Thrissur: Ornithologists of Manipur had recently tagged GPS satellite radio transmitter to a pair of Amur Falcons to track the places of their expedition after their migratory stopover at the north-eastern state. Surprisingly, going by the signal indicators, it was found that the female Amur Falcon named ‘Tamenglong’ flew to as far as Somalia in Africa. She continued the migratory journey despite losing her male partner midway.
Amur Falcons are a member of the longest travelling raptors in the world. Last week, the Kole fields in Thrissur too played host to this avian guest. In December 2013 as many as 20 Amur Falcons swooped down to a spot near Malampuzha dam in Palakkad district. The winged guests are also fascinated by other parts of Kerala such as Madayipara in Kannur and Punchakari wetlands at Vellayani in Thiruvananthapuram. And of late, Thrissur Kole lands have also caught the fancy of the falcons.
The male falcon named ‘Manipur’ was released from the Chiuluvan village in Manipur’s Tamenglong district along with his female pair ‘Tamenglong’. During the course of the journey ‘Manipur’ died at Kebuching. However, ‘Tamenglong’ continued its flight, and on November 19 it shot off from the Indian frontiers for a non-stop expedition.
After an incredible flight of over migration lasting five days and 8 hours, ‘Tamenglong’ landed on the shores of Somalia. In 19 days she covered 5,700 kilometres.
Back in Manipur, the scientists started receiving the GPS messages daily in every 4 hours. The GPS tagging is quite an expensive affair with the cost of attaching a satellite radio transmitter on one bird running to Rs 1.5 lakh.
The Wildlife Institute of India, Dehradun, the government of Manipur, ornithologists from Hungary and a few non-government organisations joined hands to embark on the GPS-tracking mission as part of the conservation project of Amur falcons, that are largely harvested by humans. Their aim was to track the migratory routes of the birds, study their duration of flight and scope of survival. The authorities keep a constant watch on the messages received from radio transmitters. They sort the data and update them on online webportal.
The Ministry of Forests and Environment is funding the programme as part of the comprehensive development of the wildlife sanctuaries and protect the bird species which are hunted during their famous migratory journey.
The satellite tracking method has been yielding good results. Another satellite-tagged female Amur falcon named ‘Longleng’ released on October 30, 2016 from Nagaland, has been sending messages at regular intervals even now.

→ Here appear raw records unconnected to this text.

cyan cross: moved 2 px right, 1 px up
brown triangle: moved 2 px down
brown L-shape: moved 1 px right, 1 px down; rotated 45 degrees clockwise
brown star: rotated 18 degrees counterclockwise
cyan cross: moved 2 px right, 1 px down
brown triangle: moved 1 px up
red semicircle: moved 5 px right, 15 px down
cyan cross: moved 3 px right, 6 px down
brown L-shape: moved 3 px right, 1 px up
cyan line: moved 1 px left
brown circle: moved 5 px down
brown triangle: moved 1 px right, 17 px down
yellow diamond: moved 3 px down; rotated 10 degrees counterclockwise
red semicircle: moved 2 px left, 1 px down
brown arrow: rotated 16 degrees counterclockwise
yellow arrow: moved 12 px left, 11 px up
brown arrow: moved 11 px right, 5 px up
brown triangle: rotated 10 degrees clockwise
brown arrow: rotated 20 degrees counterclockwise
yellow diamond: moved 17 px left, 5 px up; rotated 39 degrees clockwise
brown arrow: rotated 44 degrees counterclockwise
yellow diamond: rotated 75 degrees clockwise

The long distance trans-equitorial migrant species sets out for the lengthy flight from north-eastern Siberia. The main breeding ground of Amur Falcons is the Amur region comprising Korea, east Mongolia, north-eastern China and south east Russia. After a brief stopover in India, the birds cross the Arabian Sea in the westerly direction to undertake the longest overwater migration. They alight in the African continent, spend the winter and later flock back to homeland of Siberia with unerring precision. By this time the birds would have covered a distance of 22,000 km (13,676 miles). The course of migration is mainly determined by the direction of wind. During the journey, the falcons feed on dragonflies, the migrant community among the insects.
Hub of Amur Falcons
In India, Manipur and Nagaland are considered as the hub of Amur Falcon congregation. For, studies indicate that 99 per cent of the raptor species in the world flock in large numbers to these north-eastern states during the months of October and November.

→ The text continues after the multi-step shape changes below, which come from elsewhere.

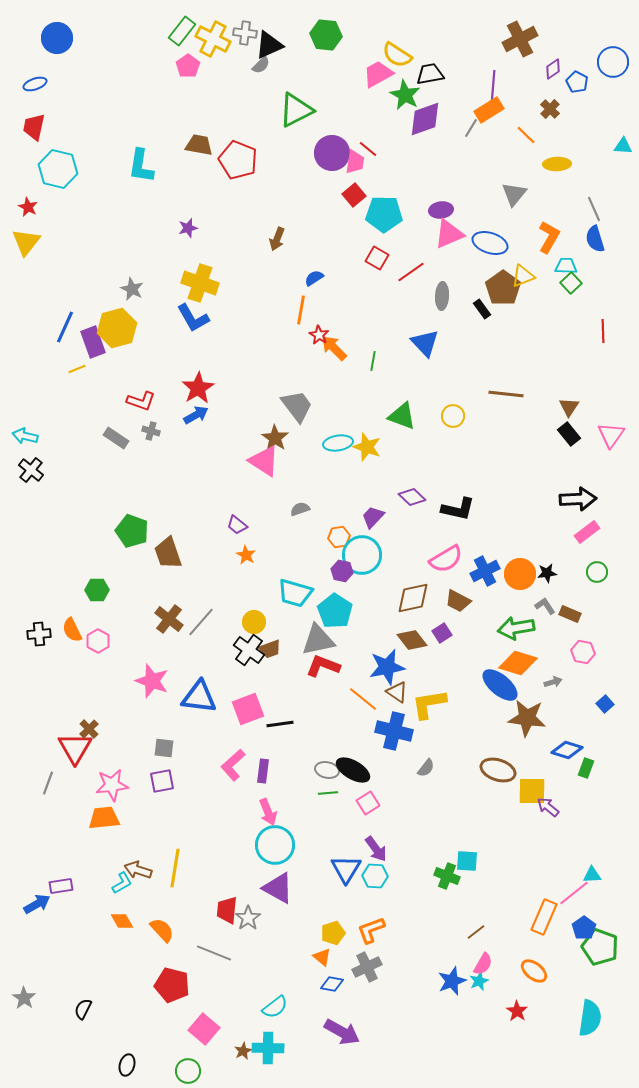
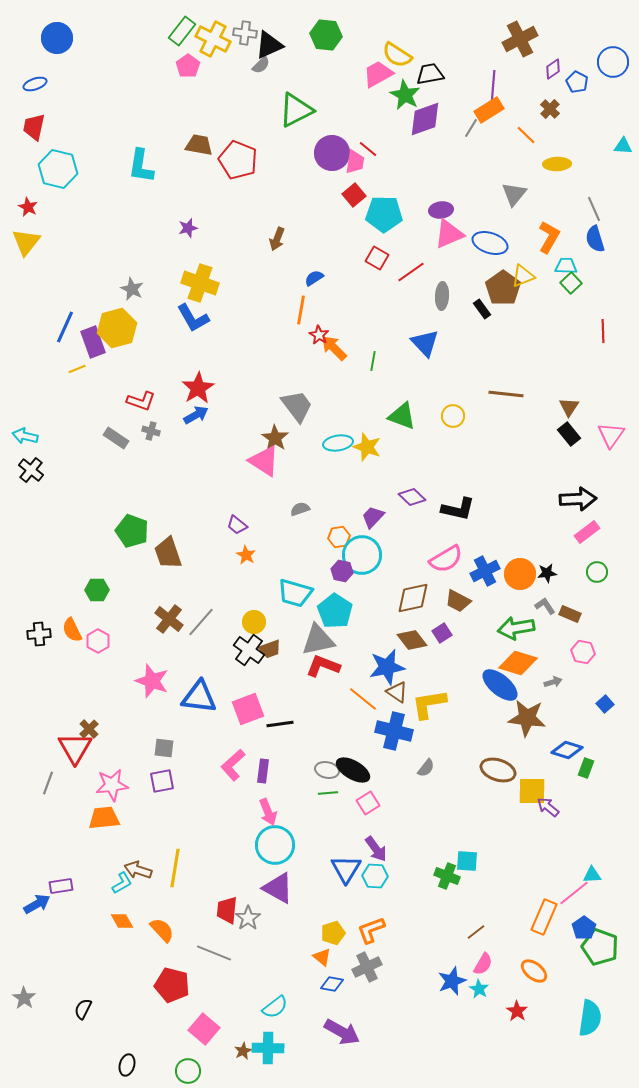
cyan star at (479, 981): moved 8 px down; rotated 18 degrees counterclockwise
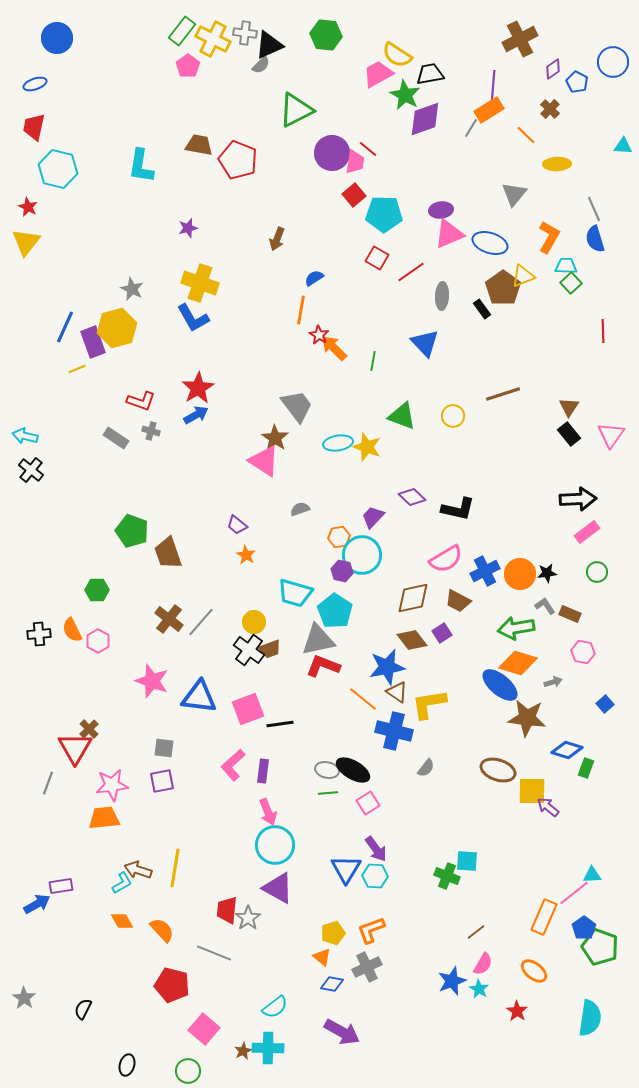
brown line at (506, 394): moved 3 px left; rotated 24 degrees counterclockwise
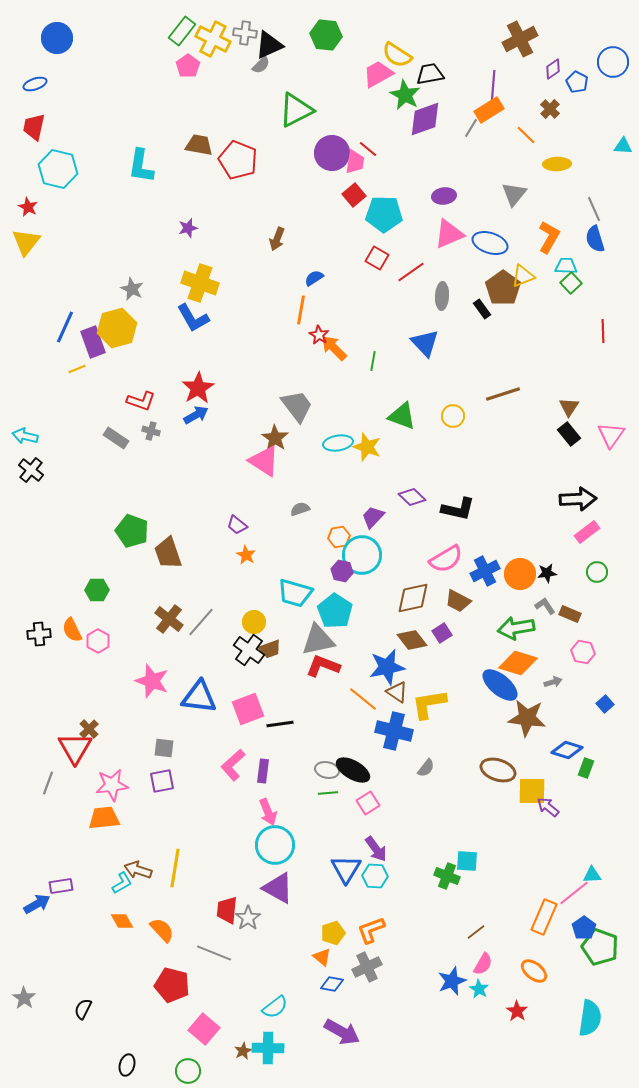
purple ellipse at (441, 210): moved 3 px right, 14 px up
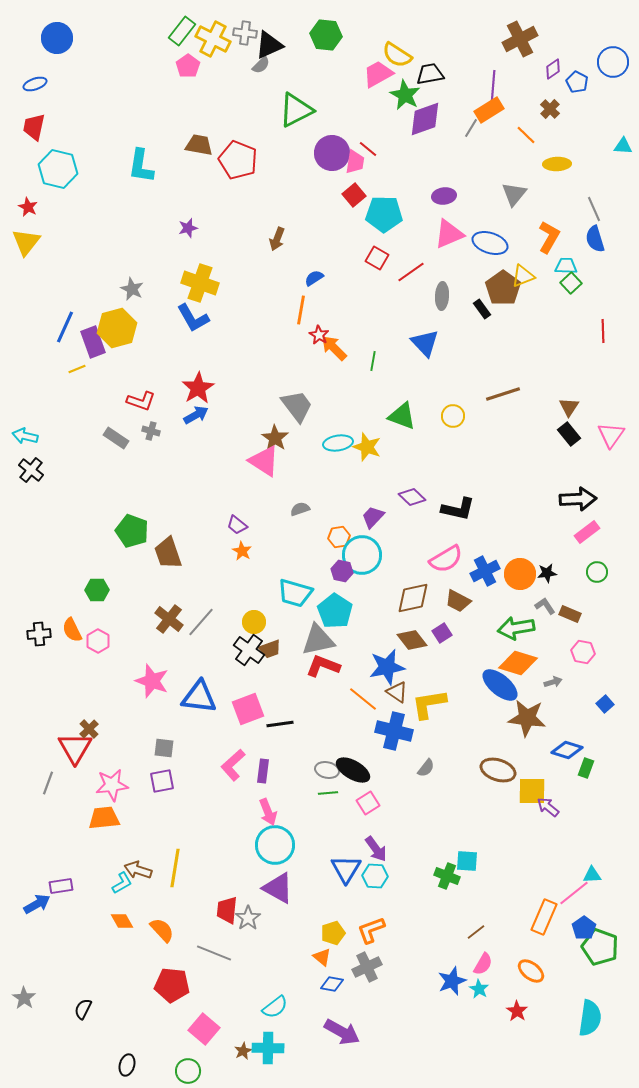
orange star at (246, 555): moved 4 px left, 4 px up
orange ellipse at (534, 971): moved 3 px left
red pentagon at (172, 985): rotated 8 degrees counterclockwise
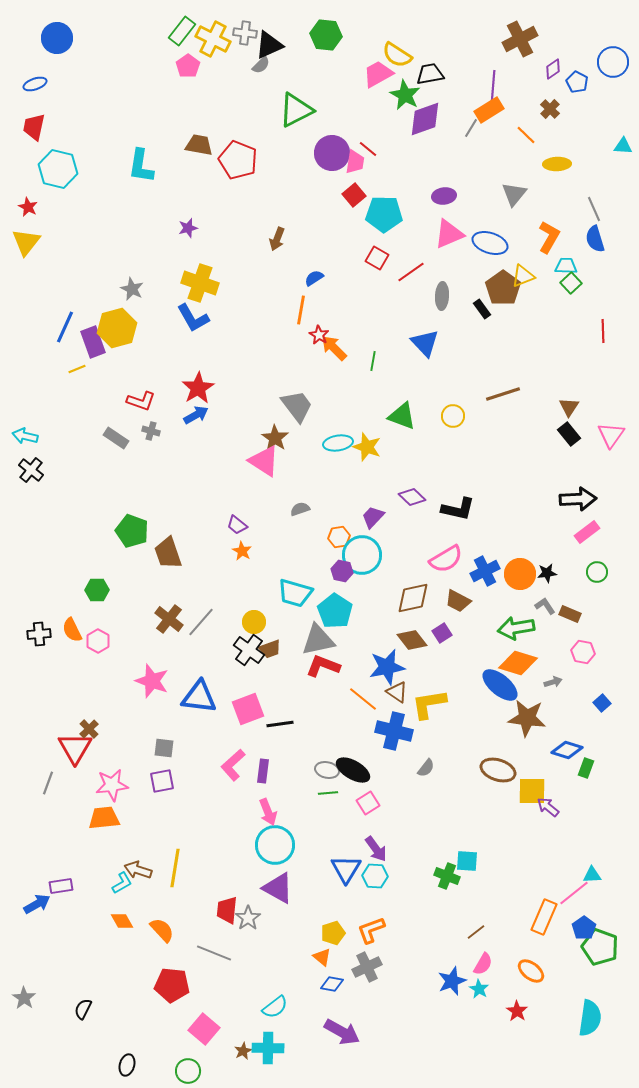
blue square at (605, 704): moved 3 px left, 1 px up
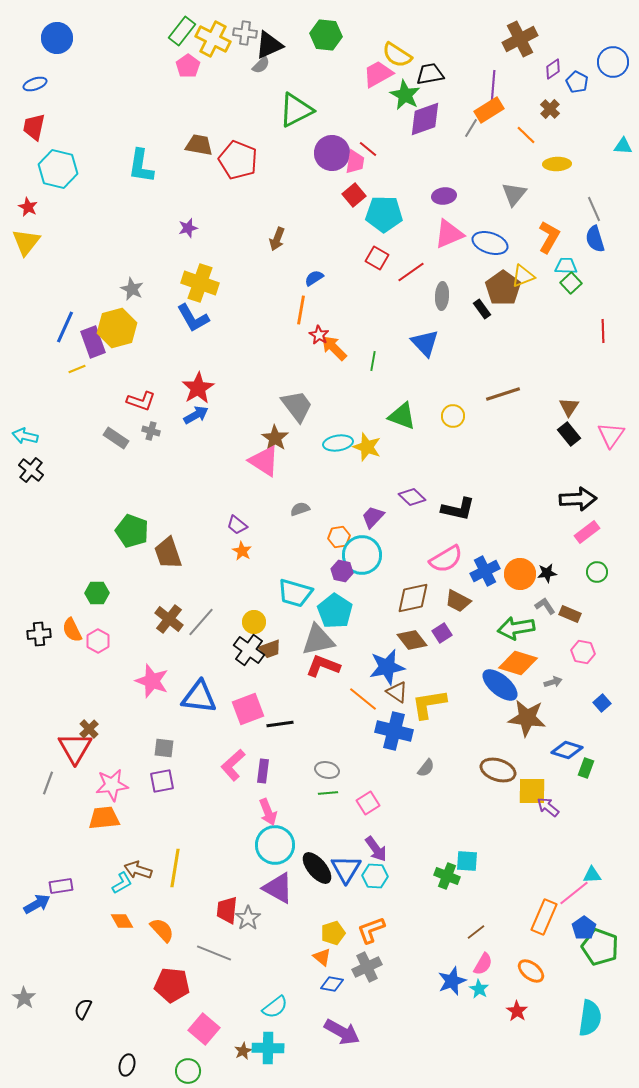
green hexagon at (97, 590): moved 3 px down
black ellipse at (353, 770): moved 36 px left, 98 px down; rotated 20 degrees clockwise
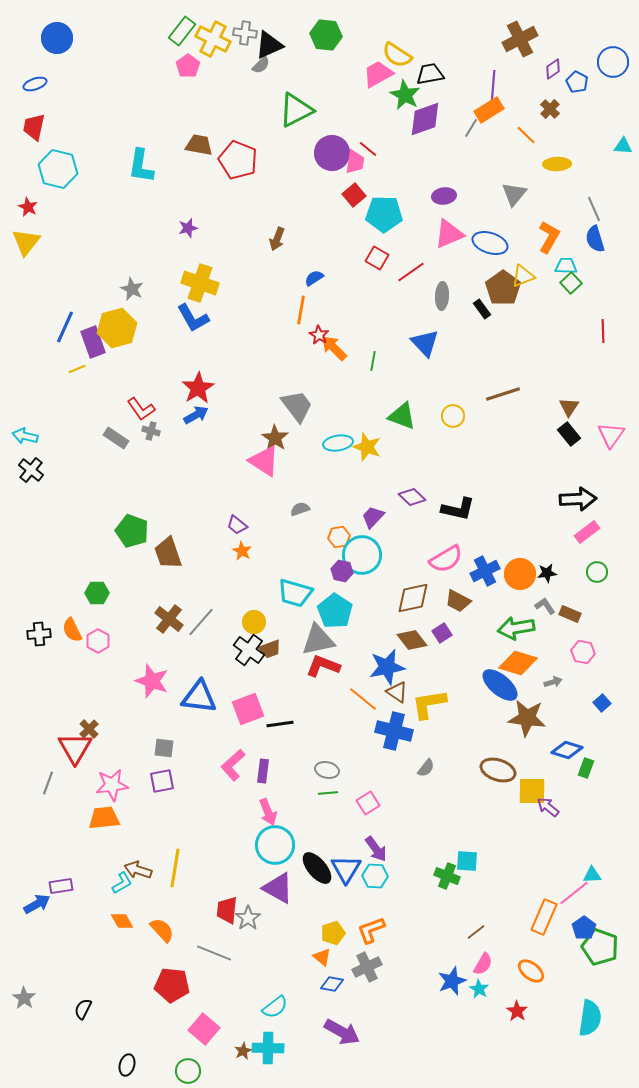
red L-shape at (141, 401): moved 8 px down; rotated 36 degrees clockwise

Keralite in conservation project
The Manipur Government’s conservation project of Amur Falcons has a Malayali brain - R S Arun, hailing from Kozhikode. He is currently the Divisional Forest Officer (DFO) under Tamenglong Forest Division. Arun, a graduate in Forestry from the Forestry College of Kerala Agricultural University, has done post-graduation from Punjab Agricultural University.
On entering forestry service, Arun secured a post-graduate diploma in Advanced Wildlife Management from the Wildlife Institute of Dehradun. He was first posted as the director of Manipur Zoological Garden at Imphal in 2012. In 2015 he became the chief conservator of Keibul Lamjao National Park in Manipur.